● **TASK DIRECTIONS**
Print back each record unchanged, without pictures.

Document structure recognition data
Content starts

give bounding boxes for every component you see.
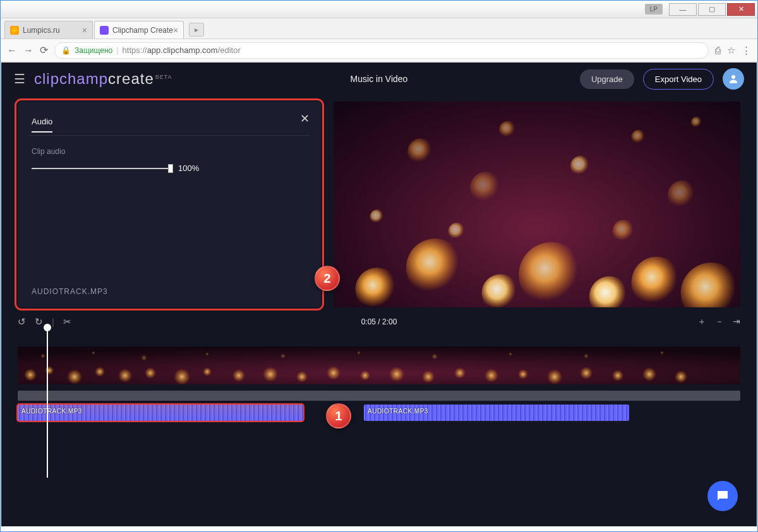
lock-icon: 🔒 [61, 46, 71, 55]
playhead-knob[interactable] [44, 324, 51, 331]
panel-tab-audio[interactable]: Audio [32, 117, 52, 133]
audio-clip-label: AUDIOTRACK.MP3 [21, 408, 82, 415]
reload-icon[interactable]: ⟳ [40, 44, 48, 56]
timeline-controls: ↺ ↻ | ✂ 0:05 / 2:00 ＋ － ⇥ [1, 307, 757, 331]
svg-point-16 [691, 117, 702, 128]
callout-badge-2: 2 [315, 266, 340, 291]
new-tab-button[interactable]: ▸ [189, 23, 204, 37]
fit-icon[interactable]: ⇥ [733, 316, 740, 328]
url-host: app.clipchamp.com [147, 45, 218, 55]
translate-icon[interactable]: ⎙ [715, 45, 721, 56]
svg-point-36 [484, 369, 498, 382]
tab-lumpics[interactable]: Lumpics.ru × [4, 21, 93, 38]
svg-point-35 [454, 367, 466, 379]
svg-point-45 [141, 355, 147, 361]
svg-point-34 [422, 370, 435, 383]
url-scheme: https:// [123, 45, 147, 55]
volume-slider[interactable] [32, 168, 171, 169]
svg-point-18 [613, 220, 636, 243]
support-chat-button[interactable] [707, 481, 738, 511]
secure-label: Защищено [75, 46, 112, 55]
svg-point-17 [448, 223, 466, 240]
svg-point-14 [668, 180, 697, 210]
audio-clip-1[interactable]: AUDIOTRACK.MP3 [18, 405, 303, 421]
svg-point-3 [406, 239, 464, 297]
cut-icon[interactable]: ✂ [63, 316, 71, 328]
svg-point-46 [205, 352, 209, 356]
maximize-button[interactable]: ▢ [698, 3, 726, 16]
svg-point-52 [660, 351, 664, 355]
svg-point-44 [92, 351, 95, 355]
playhead[interactable] [47, 329, 48, 478]
favicon-icon [100, 26, 109, 35]
svg-point-43 [40, 353, 45, 358]
svg-point-41 [642, 367, 656, 381]
divider [29, 135, 310, 136]
video-thumbnails [18, 346, 740, 384]
audio-clip-2[interactable]: AUDIOTRACK.MP3 [364, 405, 629, 421]
favicon-icon [10, 26, 19, 35]
close-window-button[interactable]: ✕ [727, 3, 755, 16]
star-icon[interactable]: ☆ [727, 45, 735, 56]
logo-beta: BETA [155, 74, 172, 80]
svg-point-15 [370, 210, 385, 224]
svg-point-9 [407, 138, 433, 164]
zoom-out-icon[interactable]: － [715, 316, 724, 328]
avatar[interactable] [723, 68, 744, 90]
hamburger-icon[interactable]: ☰ [14, 71, 25, 86]
time-ruler[interactable] [18, 334, 740, 346]
svg-point-25 [145, 367, 156, 379]
logo-brand: clipchamp [34, 70, 108, 88]
callout-badge-1: 1 [326, 403, 351, 429]
svg-point-30 [296, 371, 308, 382]
zoom-in-icon[interactable]: ＋ [697, 316, 706, 328]
svg-point-31 [327, 366, 340, 380]
audio-track[interactable]: AUDIOTRACK.MP3 AUDIOTRACK.MP3 [18, 405, 740, 421]
svg-point-39 [580, 367, 593, 379]
slider-thumb[interactable] [168, 164, 173, 173]
user-icon [728, 73, 739, 85]
svg-point-7 [632, 257, 683, 307]
back-icon[interactable]: ← [7, 45, 17, 56]
close-tab-icon[interactable]: × [82, 25, 87, 35]
svg-point-37 [518, 369, 528, 379]
tab-clipchamp[interactable]: Clipchamp Create × [94, 21, 184, 38]
bokeh-preview-image [334, 102, 740, 307]
minimize-button[interactable]: — [669, 3, 697, 16]
svg-point-38 [547, 369, 562, 384]
svg-point-49 [431, 353, 438, 360]
svg-point-13 [632, 130, 646, 145]
address-bar[interactable]: 🔒 Защищено | https:// app.clipchamp.com … [54, 42, 709, 59]
svg-point-10 [499, 121, 517, 139]
logo-sub: create [108, 70, 154, 88]
close-panel-icon[interactable]: ✕ [300, 112, 310, 126]
svg-point-11 [470, 172, 502, 204]
menu-icon[interactable]: ⋮ [742, 45, 751, 56]
panel-filename: AUDIOTRACK.MP3 [32, 287, 108, 296]
svg-point-12 [570, 156, 591, 176]
undo-icon[interactable]: ↺ [18, 316, 26, 328]
video-track[interactable] [18, 346, 740, 384]
export-video-button[interactable]: Export Video [643, 69, 714, 90]
svg-point-32 [360, 370, 370, 381]
header-actions: Upgrade Export Video [580, 68, 744, 90]
upgrade-button[interactable]: Upgrade [580, 69, 634, 89]
chat-icon [715, 488, 730, 504]
profile-badge: LP [645, 4, 663, 15]
tab-label: Clipchamp Create [112, 26, 173, 35]
close-tab-icon[interactable]: × [173, 25, 178, 35]
svg-point-23 [95, 367, 105, 377]
svg-point-51 [584, 353, 589, 358]
svg-point-29 [263, 367, 278, 382]
divider: | [116, 45, 118, 55]
video-preview[interactable] [334, 102, 740, 307]
redo-icon[interactable]: ↻ [35, 316, 43, 328]
svg-point-33 [389, 367, 404, 382]
svg-point-27 [203, 367, 212, 376]
svg-point-0 [731, 75, 735, 79]
playback-time: 0:05 / 2:00 [361, 317, 397, 326]
forward-icon[interactable]: → [23, 45, 33, 56]
timeline[interactable]: AUDIOTRACK.MP3 AUDIOTRACK.MP3 [18, 334, 740, 421]
empty-track[interactable] [18, 391, 740, 401]
project-title[interactable]: Music in Video [351, 74, 408, 84]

Content ends

● **RESULT OF THIS EXERCISE**
give bounding boxes for every component you see.
lock-icon: 🔒 [61, 46, 71, 55]
playhead-knob[interactable] [44, 324, 51, 331]
panel-tab-audio[interactable]: Audio [32, 117, 52, 133]
audio-clip-label: AUDIOTRACK.MP3 [21, 408, 82, 415]
reload-icon[interactable]: ⟳ [40, 44, 48, 56]
timeline-controls: ↺ ↻ | ✂ 0:05 / 2:00 ＋ － ⇥ [1, 307, 757, 331]
svg-point-16 [691, 117, 702, 128]
callout-badge-2: 2 [315, 266, 340, 291]
new-tab-button[interactable]: ▸ [189, 23, 204, 37]
fit-icon[interactable]: ⇥ [733, 316, 740, 328]
url-host: app.clipchamp.com [147, 45, 218, 55]
translate-icon[interactable]: ⎙ [715, 45, 721, 56]
svg-point-36 [484, 369, 498, 382]
tab-lumpics[interactable]: Lumpics.ru × [4, 21, 93, 38]
svg-point-35 [454, 367, 466, 379]
svg-point-45 [141, 355, 147, 361]
svg-point-34 [422, 370, 435, 383]
url-scheme: https:// [123, 45, 147, 55]
volume-slider[interactable] [32, 168, 171, 169]
svg-point-18 [613, 220, 636, 243]
support-chat-button[interactable] [707, 481, 738, 511]
secure-label: Защищено [75, 46, 112, 55]
svg-point-17 [448, 223, 466, 240]
svg-point-14 [668, 180, 697, 210]
audio-clip-1[interactable]: AUDIOTRACK.MP3 [18, 405, 303, 421]
svg-point-3 [406, 239, 464, 297]
cut-icon[interactable]: ✂ [63, 316, 71, 328]
svg-point-46 [205, 352, 209, 356]
maximize-button[interactable]: ▢ [698, 3, 726, 16]
svg-point-52 [660, 351, 664, 355]
svg-point-44 [92, 351, 95, 355]
playhead[interactable] [47, 329, 48, 478]
favicon-icon [100, 26, 109, 35]
svg-point-43 [40, 353, 45, 358]
svg-point-41 [642, 367, 656, 381]
divider [29, 135, 310, 136]
video-thumbnails [18, 346, 740, 384]
audio-clip-2[interactable]: AUDIOTRACK.MP3 [364, 405, 629, 421]
favicon-icon [10, 26, 19, 35]
close-window-button[interactable]: ✕ [727, 3, 755, 16]
star-icon[interactable]: ☆ [727, 45, 735, 56]
logo-beta: BETA [155, 74, 172, 80]
svg-point-15 [370, 210, 385, 224]
svg-point-9 [407, 138, 433, 164]
zoom-out-icon[interactable]: － [715, 316, 724, 328]
avatar[interactable] [723, 68, 744, 90]
hamburger-icon[interactable]: ☰ [14, 71, 25, 86]
time-ruler[interactable] [18, 334, 740, 346]
svg-point-25 [145, 367, 156, 379]
logo-brand: clipchamp [34, 70, 108, 88]
callout-badge-1: 1 [326, 403, 351, 429]
svg-point-30 [296, 371, 308, 382]
zoom-in-icon[interactable]: ＋ [697, 316, 706, 328]
svg-point-31 [327, 366, 340, 380]
audio-track[interactable]: AUDIOTRACK.MP3 AUDIOTRACK.MP3 [18, 405, 740, 421]
svg-point-39 [580, 367, 593, 379]
slider-thumb[interactable] [168, 164, 173, 173]
user-icon [728, 73, 739, 85]
svg-point-7 [632, 257, 683, 307]
back-icon[interactable]: ← [7, 45, 17, 56]
close-tab-icon[interactable]: × [82, 25, 87, 35]
svg-point-37 [518, 369, 528, 379]
tab-clipchamp[interactable]: Clipchamp Create × [94, 21, 184, 38]
bokeh-preview-image [334, 102, 740, 307]
minimize-button[interactable]: — [669, 3, 697, 16]
svg-point-38 [547, 369, 562, 384]
svg-point-49 [431, 353, 438, 360]
svg-point-13 [632, 130, 646, 145]
address-bar[interactable]: 🔒 Защищено | https:// app.clipchamp.com … [54, 42, 709, 59]
svg-point-10 [499, 121, 517, 139]
logo-sub: create [108, 70, 154, 88]
close-panel-icon[interactable]: ✕ [300, 112, 310, 126]
svg-point-11 [470, 172, 502, 204]
menu-icon[interactable]: ⋮ [742, 45, 751, 56]
panel-filename: AUDIOTRACK.MP3 [32, 287, 108, 296]
svg-point-12 [570, 156, 591, 176]
undo-icon[interactable]: ↺ [18, 316, 26, 328]
video-track[interactable] [18, 346, 740, 384]
export-video-button[interactable]: Export Video [643, 69, 714, 90]
svg-point-32 [360, 370, 370, 381]
header-actions: Upgrade Export Video [580, 68, 744, 90]
upgrade-button[interactable]: Upgrade [580, 69, 634, 89]
chat-icon [715, 488, 730, 504]
profile-badge: LP [645, 4, 663, 15]
tab-label: Clipchamp Create [112, 26, 173, 35]
close-tab-icon[interactable]: × [173, 25, 178, 35]
svg-point-23 [95, 367, 105, 377]
svg-point-51 [584, 353, 589, 358]
svg-point-29 [263, 367, 278, 382]
divider: | [116, 45, 118, 55]
video-preview[interactable] [334, 102, 740, 307]
redo-icon[interactable]: ↻ [35, 316, 43, 328]
svg-point-33 [389, 367, 404, 382]
svg-point-27 [203, 367, 212, 376]
svg-point-0 [731, 75, 735, 79]
playback-time: 0:05 / 2:00 [361, 317, 397, 326]
forward-icon[interactable]: → [23, 45, 33, 56]
timeline[interactable]: AUDIOTRACK.MP3 AUDIOTRACK.MP3 [18, 334, 740, 421]
empty-track[interactable] [18, 391, 740, 401]
project-title[interactable]: Music in Video [351, 74, 408, 84]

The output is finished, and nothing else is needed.